Como fez nos protestos de 2013, a Globo tenta cooptar as ruas despertadas pela morte de Marielle. Por Kiko Nogueira

Atualizado em 16 de março de 2018 às 16:19
Sequestrando Marielle Franco

A Globo está fazendo uma cobertura extensa sobre uma pessoa que, viva, jamais foi lembrada pela emissora.

Desafio você a encontrar registros de entrevistas, análises, mesas redondas — qualquer coisa — com Marielle Franco.

Ou uma mísera menção a seu trabalho por parte dos jornalistas que ali militam.

Não tem nada, por razões óbvias.

Marielle, vereadora do Psol, defendia o oposto do que o grupo defende.

Seu ativismo pelos negros pobres das favelas, denunciando o abuso policial cotidiano, as chacinas diárias, simplesmente nunca coube na grade.

Mais recentemente, ela tornou-se crítica ferrenha da intervenção militar e relatora de uma comissão para acompanhar o Exército.
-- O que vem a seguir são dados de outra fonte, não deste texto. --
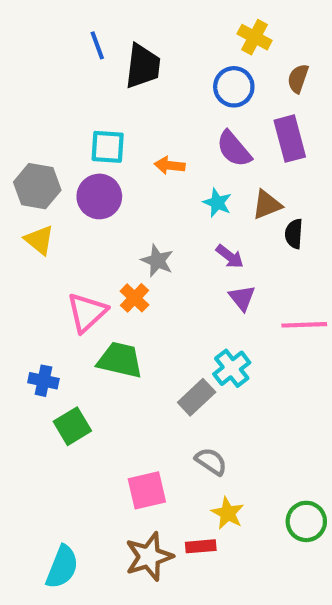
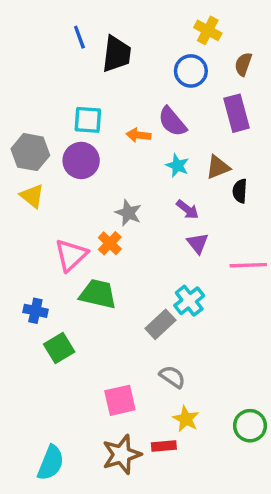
purple semicircle: (234, 149) -> (172, 122), moved

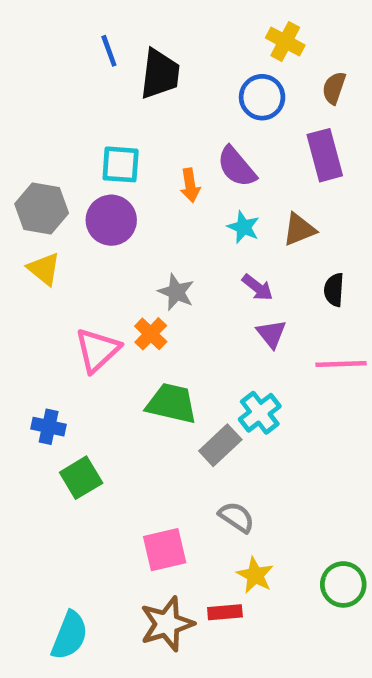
orange arrow: (139, 135) -> (190, 185), turned -105
black semicircle: (240, 191) -> (334, 290), moved
green trapezoid: (98, 294) -> (172, 403), moved

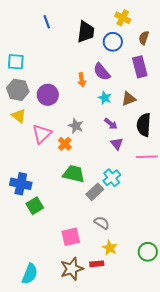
black trapezoid: (160, 74) -> (86, 32), moved
cyan square: (121, 164) -> (16, 62), moved
black semicircle: (334, 290) -> (144, 125), size x1.6
pink triangle: (97, 350) -> (42, 134), moved
blue cross: (49, 427) -> (21, 184), size x1.5

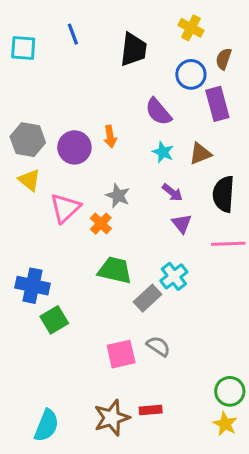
blue circle: (113, 42) -> (191, 74), moved
cyan square: (16, 62) -> (23, 48), moved
orange arrow: (82, 80) -> (110, 137), moved
pink square: (71, 237) -> (121, 354), moved
yellow star: (110, 248) -> (225, 424), moved

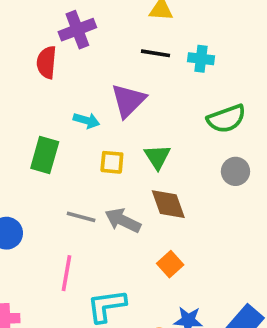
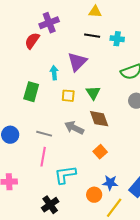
red semicircle: (47, 62) -> (32, 41), turned 30
cyan arrow: (86, 121) -> (54, 73), turned -112
gray line: (81, 217) -> (44, 134), moved

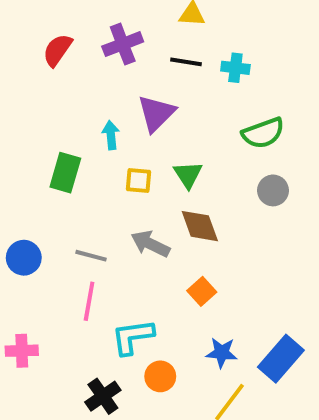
purple cross: (49, 23) -> (123, 44), moved
red semicircle: (32, 41) -> (57, 50), moved
orange circle: (94, 195) -> (160, 376), moved

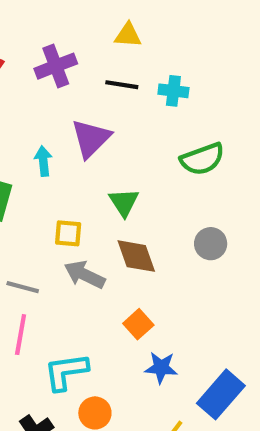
yellow square: (138, 181) -> (68, 233), moved
gray circle: (273, 190) -> (211, 244), moved
blue star: (222, 353) -> (161, 368), moved

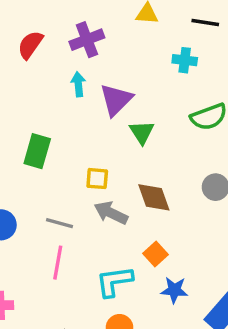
black line: (122, 85) -> (205, 22), moved
cyan arrow: (43, 161) -> (78, 84), moved
green triangle: (124, 202) -> (142, 132), moved
cyan L-shape: (66, 372) -> (114, 281), moved

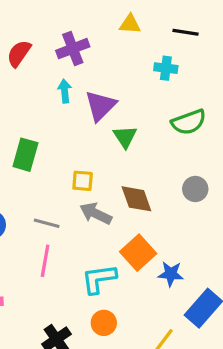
orange square: (156, 254) -> (138, 253), size x1.5
blue star: (174, 290) -> (171, 274), moved

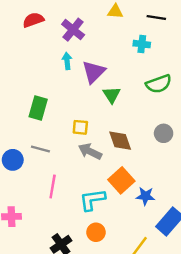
purple cross: (73, 49) -> (73, 30), turned -30
red semicircle: (19, 53) -> (33, 20), moved, turned 35
gray line: (47, 223) -> (40, 149), moved

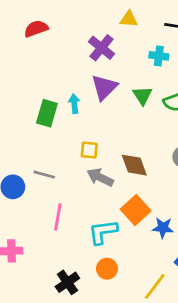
purple cross: (73, 30) -> (102, 48), moved
cyan arrow: (67, 61) -> (74, 104), moved
green triangle: (112, 95) -> (142, 95), moved
green rectangle: (38, 108) -> (47, 113), moved

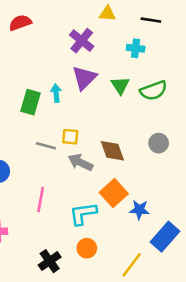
gray line: (44, 175) -> (46, 146), moved

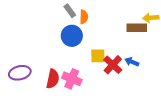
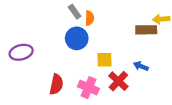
red cross: (113, 65) -> (118, 81), moved
purple ellipse: (20, 73) -> (21, 52), moved
pink cross: (72, 79) -> (88, 88), moved

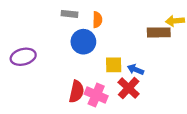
gray rectangle: (75, 12) -> (70, 14), moved, turned -48
blue arrow: (141, 66) -> (136, 70), moved
red semicircle: (56, 84) -> (76, 92), moved

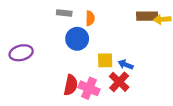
brown rectangle: (159, 32) -> (147, 16), moved

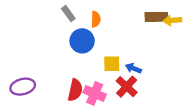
gray rectangle: (64, 13) -> (68, 14), turned 48
purple ellipse: (21, 53) -> (23, 87), moved

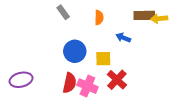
orange semicircle: (96, 19) -> (99, 18), moved
blue circle: (82, 41) -> (75, 51), moved
blue arrow: (133, 68) -> (123, 38), moved

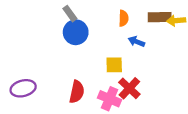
orange semicircle: (99, 18) -> (124, 18), moved
blue circle: (75, 51) -> (76, 32), moved
pink cross: (87, 86) -> (110, 99), moved

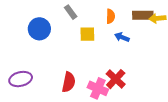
gray rectangle: (70, 14) -> (71, 12), moved
blue circle: (76, 32) -> (39, 29), moved
yellow square: (114, 65) -> (87, 34), moved

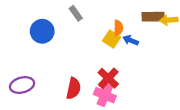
orange semicircle: (110, 16) -> (118, 28), moved
yellow square: (87, 34) -> (112, 39), moved, turned 35
red cross: (116, 79) -> (108, 78), moved

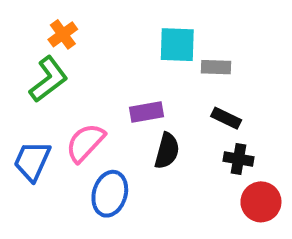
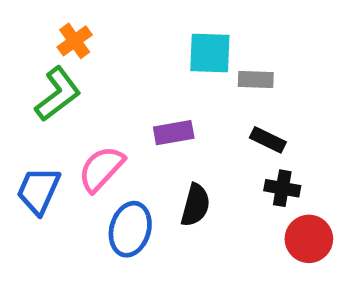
black semicircle: (167, 151) -> (195, 205), moved

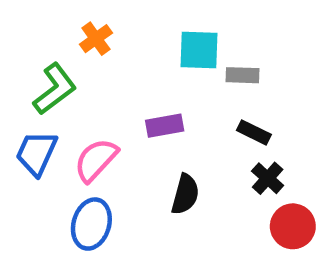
orange cross: (75, 41) -> (96, 39), moved
black cross: (282, 188) -> (268, 178), turned 32
blue trapezoid: (38, 191) -> (36, 153), moved
blue ellipse: (130, 229) -> (91, 224), moved

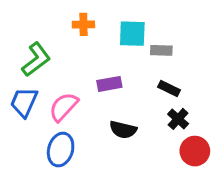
orange cross: (96, 39) -> (83, 24), moved, turned 35
black semicircle: (185, 194) -> (123, 130), turned 88

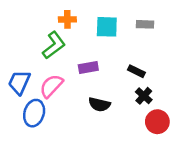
gray rectangle: (161, 50) -> (145, 24), moved
green L-shape: (36, 59) -> (54, 45), moved
blue ellipse: (61, 150) -> (34, 113), moved

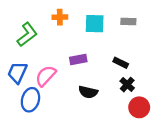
green L-shape: (54, 45) -> (27, 34), moved

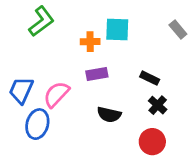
orange cross: (60, 17) -> (90, 42), moved
gray rectangle: (128, 21) -> (178, 29), moved, turned 48
green L-shape: (27, 34) -> (41, 21), moved
red circle: (139, 107) -> (152, 142), moved

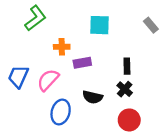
orange cross: (90, 42) -> (62, 47), moved
black rectangle: (150, 78) -> (127, 66), turned 63
black cross: (158, 105) -> (125, 89), moved
blue ellipse: (37, 124) -> (61, 112), moved

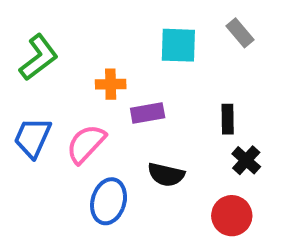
green L-shape: (35, 18) -> (39, 58), moved
gray rectangle: (151, 25) -> (240, 33), moved
black cross: (125, 89) -> (246, 160), moved

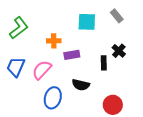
black rectangle: (228, 119) -> (104, 63), moved
black cross: (246, 160) -> (119, 51), moved

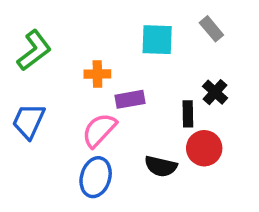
pink semicircle: (42, 70) -> (99, 130), moved
black semicircle: (81, 85) -> (161, 166), moved
red circle: (113, 105) -> (204, 148), moved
De uma hora para outra, gente como Merval Pereira, com sua dicção claudicante, passa a falar em “direitos humanos”, duas palavras que Merval não usa juntas, provavelmente, desde os bancos da escola nos anos 40.
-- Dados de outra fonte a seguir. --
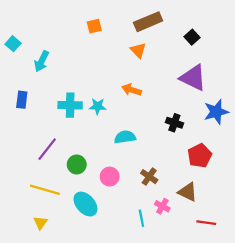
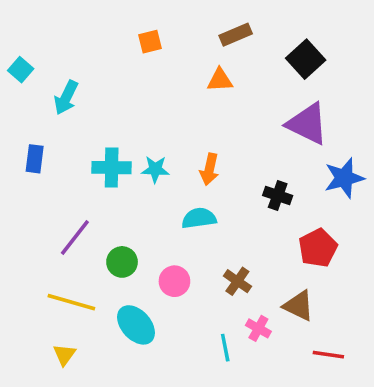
brown rectangle: (148, 22) -> (236, 35), size x0.7
black square: (192, 37) -> (306, 59), size x1.5
orange triangle: (138, 50) -> (220, 80), turned -49
orange arrow: (132, 90) -> (209, 169), moved, turned -96

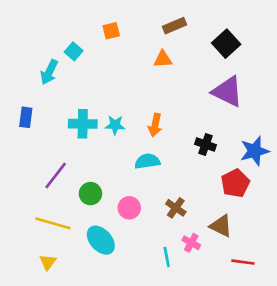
cyan square: (21, 70) -> (74, 51), moved
blue star: (344, 178) -> (255, 151), moved

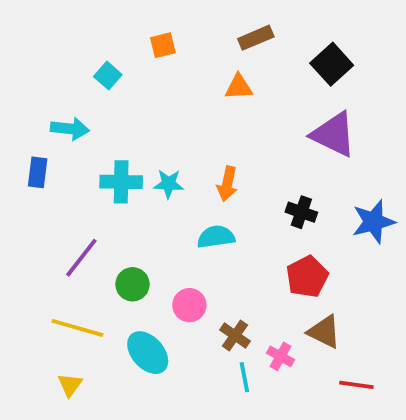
cyan arrow: (49, 72) -> (70, 129), moved, turned -110
red pentagon: (235, 183) -> (307, 277), moved
brown cross: (176, 208) -> (235, 335), moved

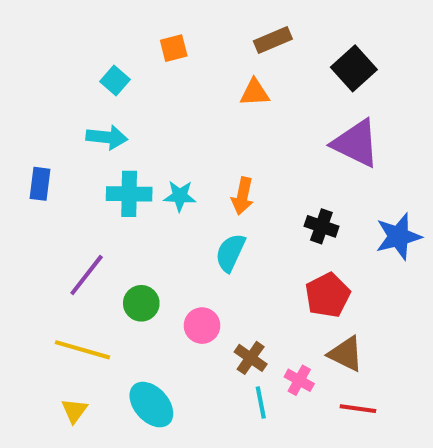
cyan arrow: (70, 129) -> (107, 137), moved
cyan semicircle: (216, 237) -> (230, 253), turned -57
cyan ellipse: (148, 353) -> (151, 405), moved
red line: (356, 385) -> (358, 409), moved

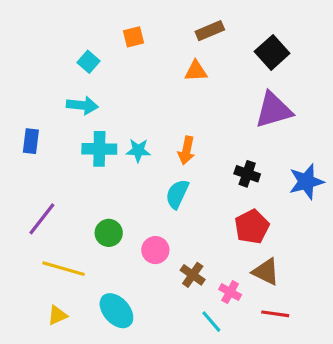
purple triangle: (356, 143) -> (274, 110), turned -42
purple line: (87, 275) -> (42, 219), moved
cyan line: (261, 403) -> (211, 322), moved, turned -30
yellow triangle: (74, 411) -> (57, 315), turned 30

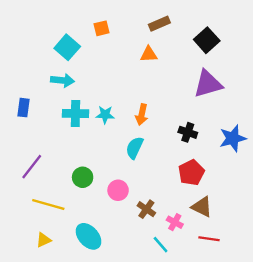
cyan square: (88, 62) -> (67, 47), size x1.5

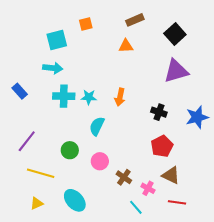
cyan square: (67, 47) -> (57, 40), turned 35
blue rectangle: (23, 108) -> (20, 91), turned -49
cyan semicircle: (135, 148) -> (97, 126), moved

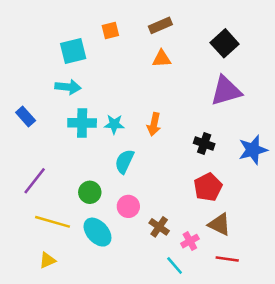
brown rectangle: (135, 20) -> (160, 25), moved
pink cross: (148, 188) -> (190, 241), turned 32
cyan ellipse: (75, 200) -> (97, 232), moved

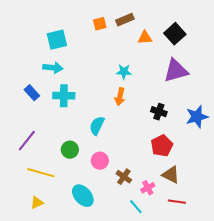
orange square: (110, 30) -> (100, 24), moved
orange triangle: (162, 59) -> (145, 38), moved
blue rectangle: (26, 117) -> (32, 93), moved
cyan star: (114, 124) -> (124, 72), moved
cyan ellipse: (97, 232) -> (83, 196), moved

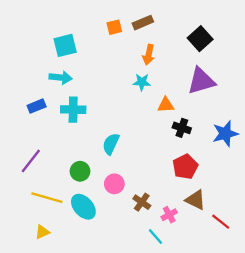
orange triangle: (145, 38) -> (166, 105), moved
blue rectangle: (32, 93) -> (37, 106), turned -70
orange arrow: (120, 97) -> (149, 55), moved
cyan ellipse: (83, 196) -> (83, 207), moved
red line: (177, 202) -> (221, 222), moved, turned 30

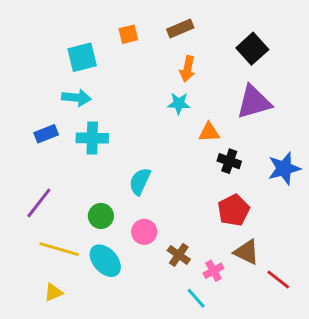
orange square: (114, 27) -> (128, 34), moved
Gerson Camarotti, com seus bastidores inúteis sobre um governo corrupto e golpista, afirma que o assassinato é um “atentado à democracia”.

Eliane Cantanhêde decreta que “o Brasil despertou”.

E por aí vai.

A Globo é cúmplice desse estado de coisas, inventou a farsa interventora com Temer e tenta sequestrar um cadáver e uma ideia que lhe são absolutamente antagônicos.

Foi assim também nos protestos de 2013. No início eram “vândalos” atentando contra o “estado de direito”, “vagabundos” etc.

Assim que o vento soprou para a direita, com as milícias tipo MBL tomando conta, a Globo acertou a rota e abraçou a causa.

Deu no que deu.

Está fazendo a mesma coisa com uma mulher cuja execução covarde acordou as ruas.

Infelizmente, Marielle não está aqui para dizer a esses abutres: “Tirem as mãos de mim”.

Mas nós estamos e isso precisa ficar claro antes que seja tarde.